• [Task directions]:
Below are entries. Give back exactly the lines from the one containing "な機体を前に目を輝かせる" through the one containing "nhạc, trường học, trung", inclusive, without the pictures.

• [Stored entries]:
--- START ---
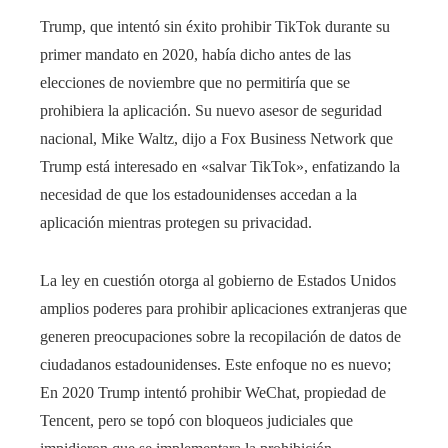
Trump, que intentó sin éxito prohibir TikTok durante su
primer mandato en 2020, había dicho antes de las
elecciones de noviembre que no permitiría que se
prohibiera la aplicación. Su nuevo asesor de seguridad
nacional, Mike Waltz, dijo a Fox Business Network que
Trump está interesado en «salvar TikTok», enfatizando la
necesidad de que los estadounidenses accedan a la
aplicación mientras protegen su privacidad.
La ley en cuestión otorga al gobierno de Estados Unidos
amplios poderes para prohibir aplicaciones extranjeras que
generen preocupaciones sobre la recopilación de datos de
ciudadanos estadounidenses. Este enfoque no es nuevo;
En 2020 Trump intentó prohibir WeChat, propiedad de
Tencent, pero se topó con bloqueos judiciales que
--- END ---
--- START ---
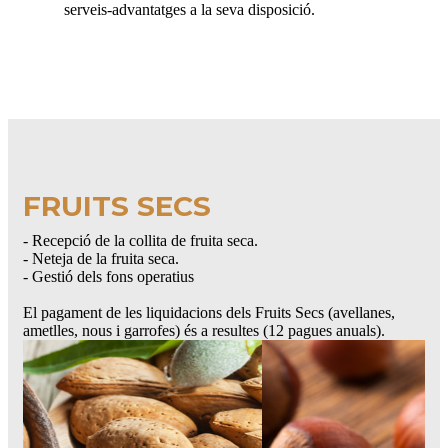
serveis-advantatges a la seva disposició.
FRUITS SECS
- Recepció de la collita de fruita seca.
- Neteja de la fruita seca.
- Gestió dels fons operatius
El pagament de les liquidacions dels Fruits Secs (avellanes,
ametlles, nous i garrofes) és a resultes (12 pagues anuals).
--- END ---
--- START ---
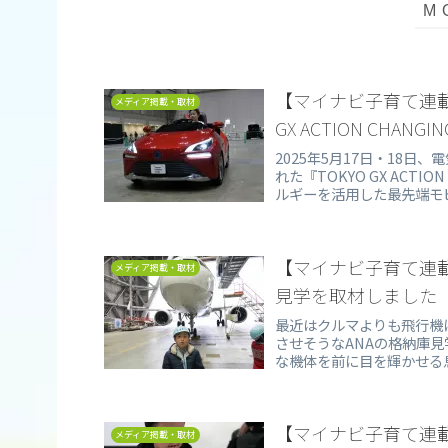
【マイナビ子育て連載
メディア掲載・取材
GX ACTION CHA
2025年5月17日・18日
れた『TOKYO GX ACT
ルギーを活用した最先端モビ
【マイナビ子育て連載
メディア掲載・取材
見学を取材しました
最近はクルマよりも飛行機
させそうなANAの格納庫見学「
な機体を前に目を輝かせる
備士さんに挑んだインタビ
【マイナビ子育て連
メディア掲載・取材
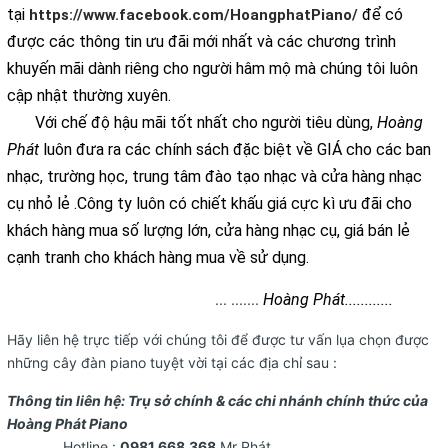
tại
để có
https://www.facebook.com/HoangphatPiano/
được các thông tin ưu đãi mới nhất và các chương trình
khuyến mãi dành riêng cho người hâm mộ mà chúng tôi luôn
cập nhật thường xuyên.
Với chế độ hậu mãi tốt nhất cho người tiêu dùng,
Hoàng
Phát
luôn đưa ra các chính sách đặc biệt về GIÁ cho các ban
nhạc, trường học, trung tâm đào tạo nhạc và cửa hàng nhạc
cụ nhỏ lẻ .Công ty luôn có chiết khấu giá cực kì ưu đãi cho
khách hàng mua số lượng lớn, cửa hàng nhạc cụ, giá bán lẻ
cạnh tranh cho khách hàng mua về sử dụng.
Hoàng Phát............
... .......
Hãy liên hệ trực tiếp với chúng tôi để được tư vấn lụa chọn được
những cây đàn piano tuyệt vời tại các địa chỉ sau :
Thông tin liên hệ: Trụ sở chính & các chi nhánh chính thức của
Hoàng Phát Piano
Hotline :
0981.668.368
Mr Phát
--- END ---
• [Response below]:
な機体を前に目を輝かせる
備士さんに挑んだインタビ
【マイナビ子育て連
メディア掲載・取材
tại
để có
https://www.facebook.com/HoangphatPiano/
được các thông tin ưu đãi mới nhất và các chương trình
khuyến mãi dành riêng cho người hâm mộ mà chúng tôi luôn
cập nhật thường xuyên.
Với chế độ hậu mãi tốt nhất cho người tiêu dùng,
Hoàng
Phát
luôn đưa ra các chính sách đặc biệt về GIÁ cho các ban
nhạc, trường học, trung tâm đào tạo nhạc và cửa hàng nhạc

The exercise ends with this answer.